Lady Windermere’s Fan has continued to be performed on stages throughout the world ever since.
The first movie adaptation was a silent film produced in England in 1916. In 1925, a more widely-seen silent film version was released, starring Ronald Colman and May McAvoy and directed by Ernst Lubitsch.
In 1949, Otto Preminger produced and directed an updated film version, titled The Fan. It starred Jeanne Crain and George Sanders. One of the scriptwriters was Dorothy Parker.
Noel Coward created a musical version of the play in 1954, which he titled After the Ball.
The BBC produced two Masterpiece Theatre-style adaptations for television, one in 1972 and another in 1985.
The most recent film based on Wilde’s play was made in 2004. Titled A Good Woman, it stars Scarlett Johansson as Meg Windermere. (Thanks to my fellow quote aficionado Dr. Mardy Grothe for bringing that excellent adaptation to my attention.)
Even if you’ve never seen any version of Lady Windermere’s Fan, you probably know some of the oft-cited lines from it that are included in many books of quotations.
In Act I, the character Lord Darlington makes the famed quip: “I can resist everything except temptation.”
In Act III, Lord Darlington says the sardonic line: “We are all in the gutter, but some of us are looking at the stars.” (My favorite reference to that line is in the 1981 song “Message of Love” by The Pretenders, in which Chrissie Hynde sings: “We are all of us in the gutter / But some of us are looking at the stars.”)
Also in Act III, the character Mr.

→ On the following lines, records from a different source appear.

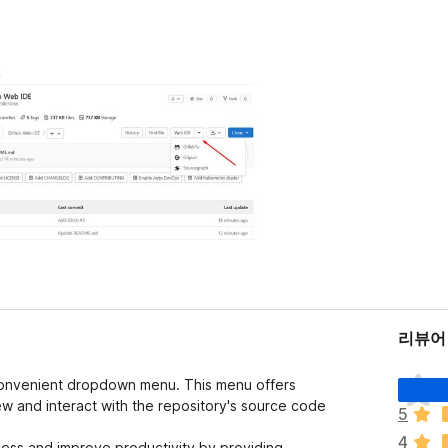
리뷰어 
아
convenient dropdown menu. This menu offers
직
view and interact with the repository's source code
5
평
4
점
cess and improve productivity by providing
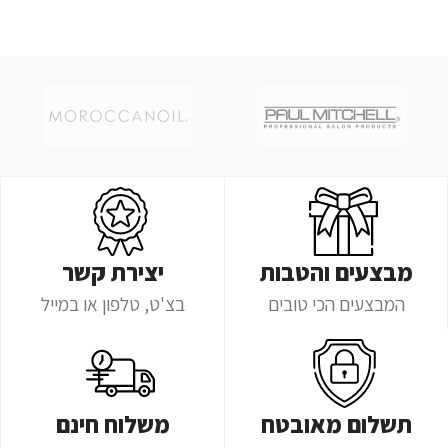
מבצעים והטבות
יצירת קשר
המבצעים הכי טובים
בצ'ט, טלפון או במייל
תשלום מאובטח
משלוח חינם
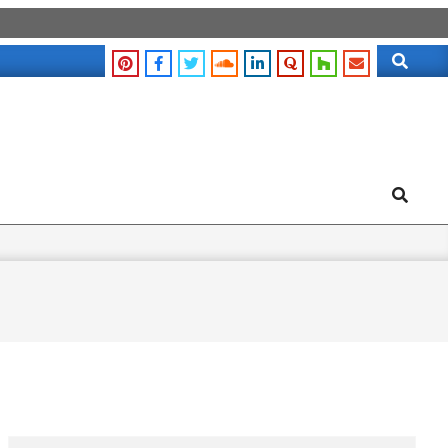
Search
Search
Search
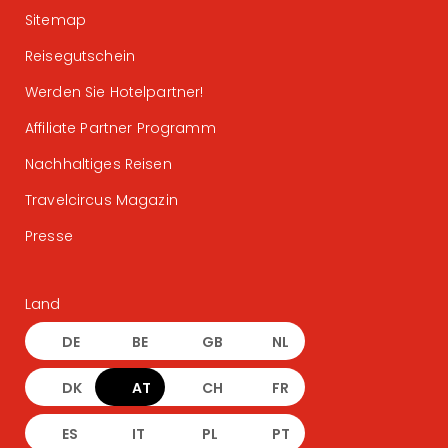
Sitemap
Reisegutschein
Werden Sie Hotelpartner!
Affiliate Partner Programm
Nachhaltiges Reisen
Travelcircus Magazin
Presse
Land
DE
BE
GB
NL
DK
AT
CH
FR
ES
IT
PL
PT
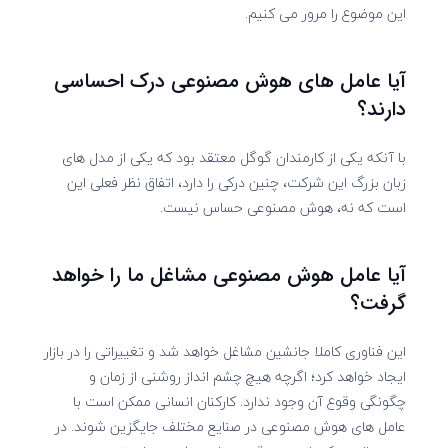
این موضوع را مرور می کنیم.
آیا عامل های هوش مصنوعی درک احساسی
دارند؟
با آنکه یکی از کارمندان گوگل معتقد بود که یکی از مدل های
زبان بزرگ این شرکت، چنین درکی را دارد، اتفاق نظر فعلی این
است که نه، هوش مصنوعی حساس نیست.
آیا عامل هوش مصنوعی مشاغل ما را خواهد
گرفت؟
این فناوری کاملا جانشین مشاغل خواهد شد و تغییراتی را در بازار
ایجاد خواهد کرد؛ اگرچه هیچ چشم انداز روشنی از زمان و
چگونگی وقوع آن وجود ندارد. کارکنان انسانی ممکن است با
عامل های هوش مصنوعی در صنایع مختلف جایگزین شوند. در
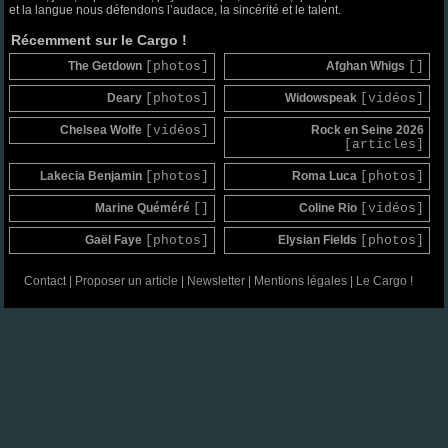
et la langue nous défendons l’audace, la sincérité et le talent.
Récemment sur le Cargo !
The Getdown
[photos]
Afghan Whigs
[]
Deary
[photos]
Widowspeak
[vidéos]
Chelsea Wolfe
[vidéos]
Rock en Seine 2026
[articles]
Lakecia Benjamin
[photos]
Roma Luca
[photos]
Marine Quéméré
[]
Coline Rio
[vidéos]
Gaël Faye
[photos]
Elysian Fields
[photos]
Contact
|
Proposer un article
|
Newsletter
|
Mentions légales
|
Le Cargo !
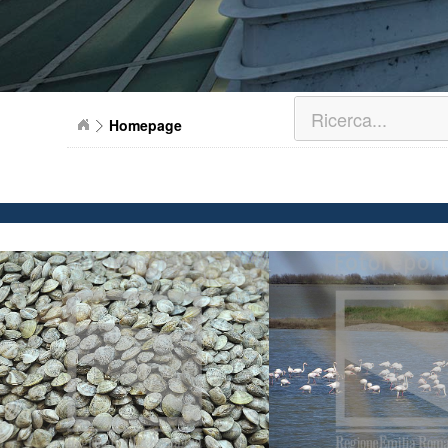
Homepage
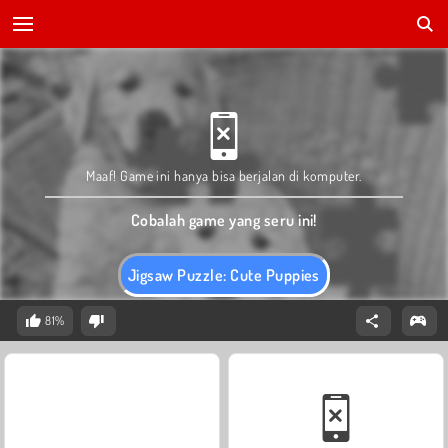
Maaf! Game ini hanya bisa berjalan di komputer.
Cobalah game yang seru ini!
Jigsaw Puzzle: Cute Puppies
81%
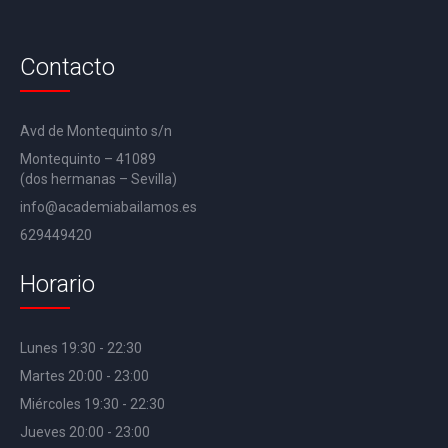
Contacto
Avd de Montequinto s/n
Montequinto – 41089
(dos hermanas – Sevilla)
info@academiabailamos.es
629449420
Horario
Lunes 19:30 - 22:30
Martes 20:00 - 23:00
Miércoles 19:30 - 22:30
Jueves 20:00 - 23:00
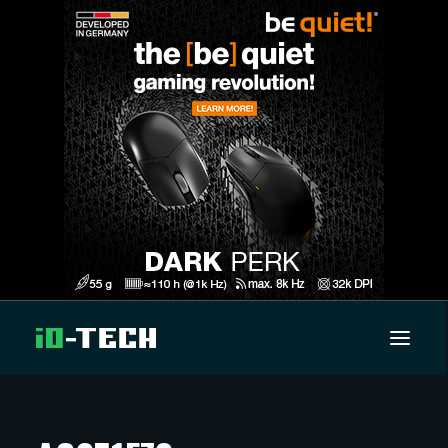
UUTISET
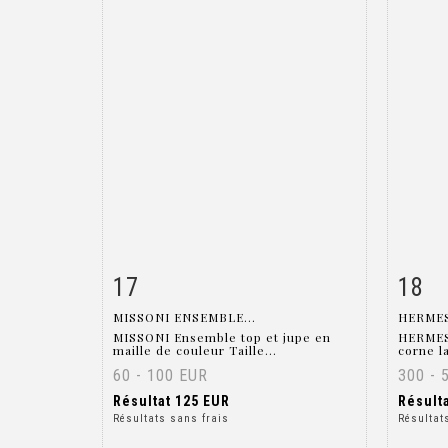
17
18
Fiche détaillée
Zoom
Fiche
MISSONI ENSEMBLE...
HERMES
MISSONI Ensemble top et jupe en
HERMES 
maille de couleur Taille...
corne l
60 - 100 EUR
300 - 
Résultat
125 EUR
Résult
Résultats sans frais
Résultat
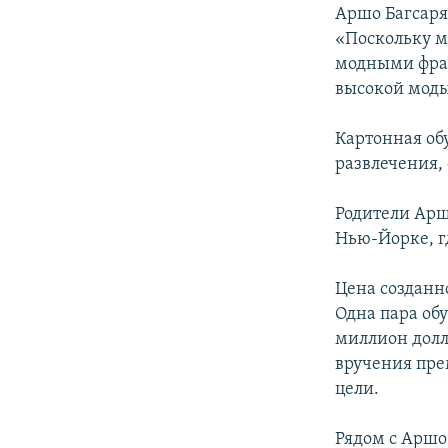
Аршо Багсар
«Поскольку м
модными фра
высокой моды
Картонная об
развлечения, 
Родители Арш
Нью-Йорке, г
Цена созданн
Одна пара обу
миллион долл
вручения пре
цели.
Рядом с Аршо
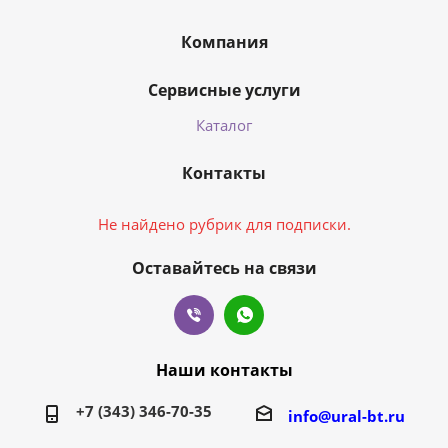
Компания
Сервисные услуги
Каталог
Контакты
Не найдено рубрик для подписки.
Оставайтесь на связи
Наши контакты
+7 (343) 346-70-35
info@ural-bt.ru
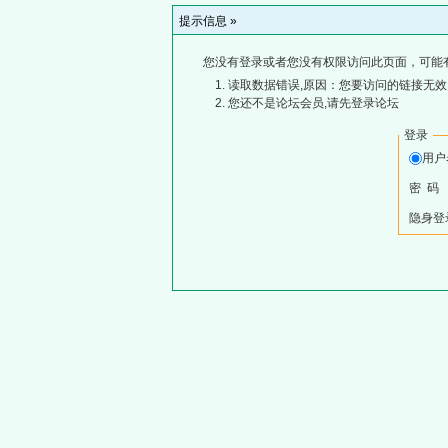
提示信息 »
您没有登录或者您没有权限访问此页面，可能
读取数据错误,原因：您要访问的链接无效,
您还不是论坛会员,请先登录论坛
登录
用
密 码
隐身登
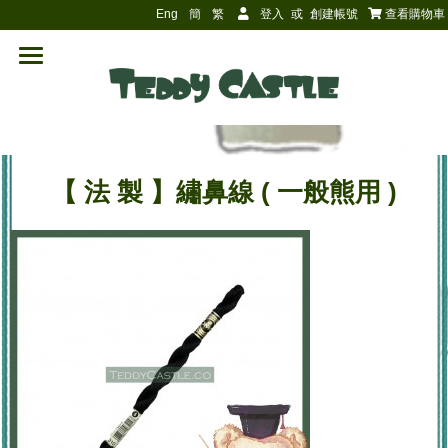
Eng
簡
繁
登入
或
創建帳號
查看購物車
【 法 製 】繡鼻線 ( 一般熊用 )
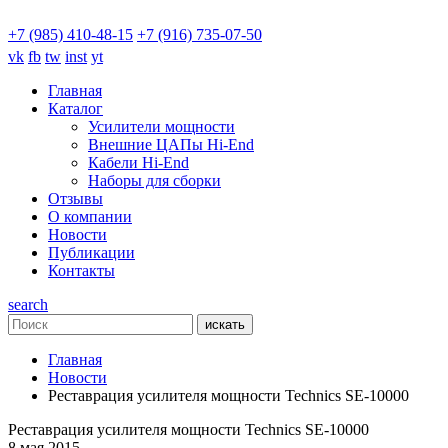
+7 (985) 410-48-15
+7 (916) 735-07-50
vk
fb
tw
inst
yt
Главная
Каталог
Усилители мощности
Внешние ЦАПы Hi-End
Кабели Hi-End
Наборы для сборки
Отзывы
О компании
Новости
Публикации
Контакты
search
искать
Главная
Новости
Реставрация усилителя мощности Technics SE-10000
Реставрация усилителя мощности Technics SE-10000
8 мая 2015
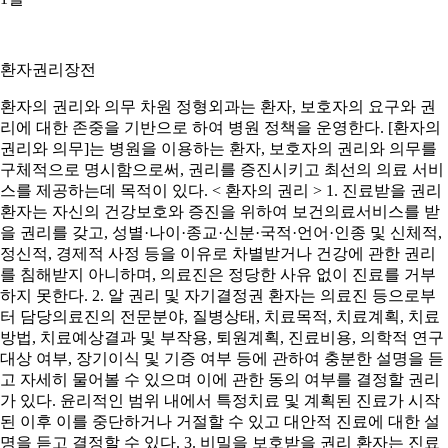
환자권리장전
환자의 권리와 의무 차원 정형외과는 환자, 보호자의 요구와 권
리에 대한 존중을 기반으로 하여 병원 정책을 운영한다. [환자의
권리와 의무]는 병원을 이용하는 환자, 보호자의 권리와 의무를
구체적으로 명시함으로써, 권리를 증진시키고 최선의 의료 서비
스를 제공하는데 목적이 있다. < 환자의 권리 > 1. 진료받을 권리
환자는 자신의 건강보호와 증진을 위하여 보건의료서비스를 받
을 권리를 갖고, 성별·나이·종교·신분·국적·언어·인종 및 신체적,
정신적, 경제적 사정 등을 이유로 차별받거나 건강에 관한 권리
를 침해받지 아니하며, 의료진은 정당한 사유 없이 진료를 거부
하지 못한다. 2. 알 권리 및 자기결정권 환자는 의료진 등으로부
터 담당의료진의 전문분야, 질병상태, 치료목적, 치료계획, 치료
방법, 치료예상결과 및 부작용, 퇴원계획, 진료비용, 의학적 연구
대상 여부, 장기이식 및 기증 여부 등에 관하여 충분한 설명을 듣
고 자세히 물어볼 수 있으며 이에 관한 동의 여부를 결정할 권리
가 있다. 윤리적인 범위 내에서 특정치료 및 계획된 진료가 시작
된 이후 이를 중단하거나 거절할 수 있고 대안적 진료에 대한 설
명을 듣고 결정할 수 있다. 3. 비밀을 보호받을 권리 환자는 진료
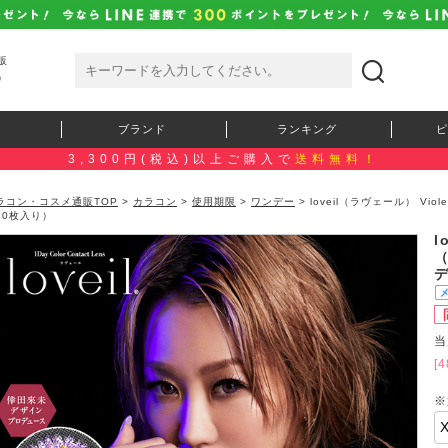
販
）
ブランド
ランキング
ピ
3,300円(税込)以上ご購入で
送料無料！
ラコン・コスメ通販TOP
>
カラコン
>
使用期限
>
ワンデー
> loveil（ラヴェール） Vi
10枚入り）
l
当
[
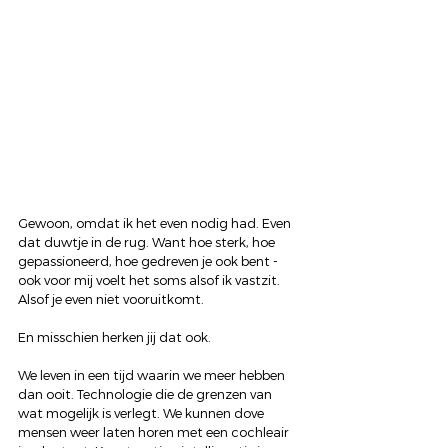
Gewoon, omdat ik het even nodig had. Even 
dat duwtje in de rug. Want hoe sterk, hoe 
gepassioneerd, hoe gedreven je ook bent - 
ook voor mij voelt het soms alsof ik vastzit. 
Alsof je even niet vooruitkomt.
En misschien herken jij dat ook.
We leven in een tijd waarin we meer hebben 
dan ooit. Technologie die de grenzen van 
wat mogelijk is verlegt. We kunnen dove 
mensen weer laten horen met een cochleair 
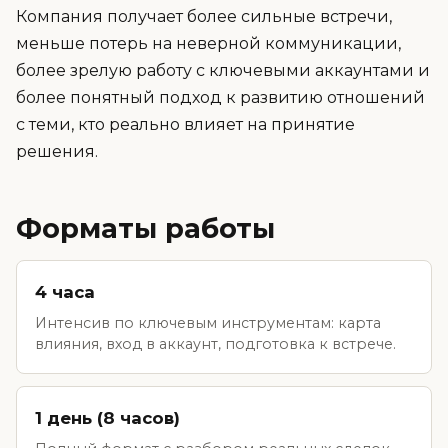
Компания получает более сильные встречи,
меньше потерь на неверной коммуникации,
более зрелую работу с ключевыми аккаунтами и
более понятный подход к развитию отношений
с теми, кто реально влияет на принятие
решения.
Форматы работы
4 часа
Интенсив по ключевым инструментам: карта
влияния, вход в аккаунт, подготовка к встрече.
1 день (8 часов)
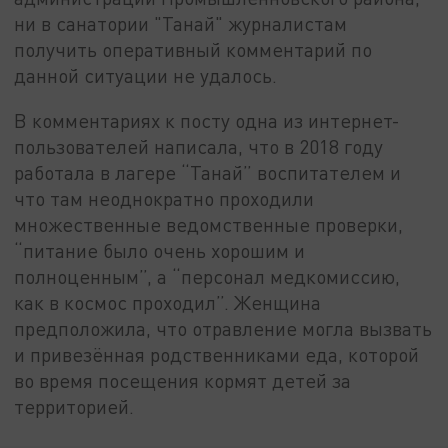
ни в санатории "Танай" журналистам
получить оперативный комментарий по
данной ситуации не удалось.
В комментариях к посту одна из интернет-
пользователей написала, что в 2018 году
работала в лагере “Танай” воспитателем и
что там неоднократно проходили
множественные ведомственные проверки,
“питание было очень хорошим и
полноценным”, а “персонал медкомиссию,
как в космос проходил”. Женщина
предположила, что отравление могла вызвать
и привезённая родственниками еда, которой
во время посещения кормят детей за
территорией.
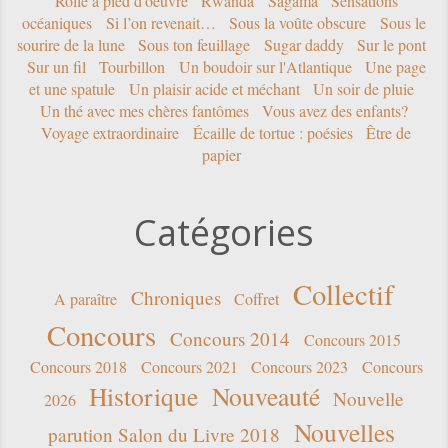
Rolle à pied d'oeuvre
Rwanda
Sagama
Sensations
océaniques
Si l’on revenait…
Sous la voûte obscure
Sous le
sourire de la lune
Sous ton feuillage
Sugar daddy
Sur le pont
Sur un fil
Tourbillon
Un boudoir sur l'Atlantique
Une page
et une spatule
Un plaisir acide et méchant
Un soir de pluie
Un thé avec mes chères fantômes
Vous avez des enfants?
Voyage extraordinaire
Écaille de tortue : poésies
Être de
papier
Catégories
Collectif
Chroniques
A paraître
Coffret
Concours
Concours 2014
Concours 2015
Concours 2018
Concours 2021
Concours 2023
Concours
Historique
Nouveauté
Nouvelle
2026
Nouvelles
parution Salon du Livre 2018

Dumby utters the oft-quoted bit of wisdom: “Experience is the name everyone gives to their mistakes.”
An exchange shortly after that between the character Cecil Graham and Lord Darlington is the origin of the now proverbial definition of a cynic:
GRAHAM: “What is a cynic?”
DARLINGTON: “A man who knows the price of everything and the value of nothing.”
A few year’s after the success of Lady Windermere’s Fan, Wilde’s fortunes took a dramatic downturn.
He was imprisoned for violating England’s puritanical laws against homosexuality (which Wilde’s lover Alfred Douglas famously called “the love that dare not speak its name” in his 1894 poem “Two Loves”).
After being released from prison in 1897, Wilde published his last well-known work, “The Ballad of Reading Gaol,” the poem that contains the famous line: “Yet each man kills the thing he loves.”
Wilde was a broken, impoverished, sick man after serving his prison sentence. But according to legend, he gave us one final witticism before he died in a dingy Paris boarding room on November 30, 1900.
His dying words, as he gazed at the drab walls of the room were (purportedly): “Either that wallpaper goes, or I do.”